■ **MATERIALS PROVIDED**:
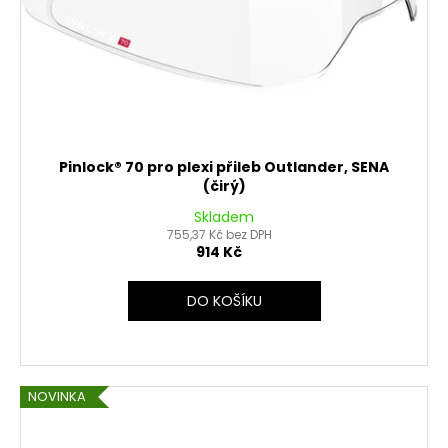
Pinlock® 70 pro plexi přileb Outlander, SENA
(čirý)
Skladem
755,37 Kč bez DPH
914 Kč
DO KOŠÍKU
NOVINKA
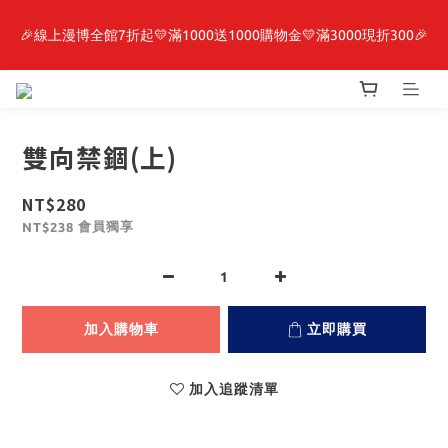
🎉線上漫博全館7折起💛滿1000送1000購物金💛滿3000現折300🎉
最新開賣🔥「全知讀者視角」 周邊商品
【抽籤堂】 影之強者、你又被殺了呢，偵探大人、約會大作戰、
沉默魔女、86不存在的戰區  一抽入魂 
雙向禁錮(上)
最新開賣🔥「全知讀者視角」 周邊商品
NT$280
會員獨享
NT$238
加入購物車
立即購買
加入追蹤清單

■ **PROBLEM DESCRIPTION**: Repeat each entry above exactly. Omit the pictures.

■ **RESULT FOR THIS TASK**:
Pinlock® 70 pro plexi přileb Outlander, SENA
(čirý)
Skladem
755,37 Kč bez DPH
914 Kč
DO KOŠÍKU
NOVINKA
🎉線上漫博全館7折起💛滿1000送1000購物金💛滿3000現折300🎉
最新開賣🔥「全知讀者視角」 周邊商品
【抽籤堂】 影之強者、你又被殺了呢，偵探大人、約會大作戰、
沉默魔女、86不存在的戰區  一抽入魂 
雙向禁錮(上)
最新開賣🔥「全知讀者視角」 周邊商品
NT$280
會員獨享
NT$238
加入購物車
立即購買
加入追蹤清單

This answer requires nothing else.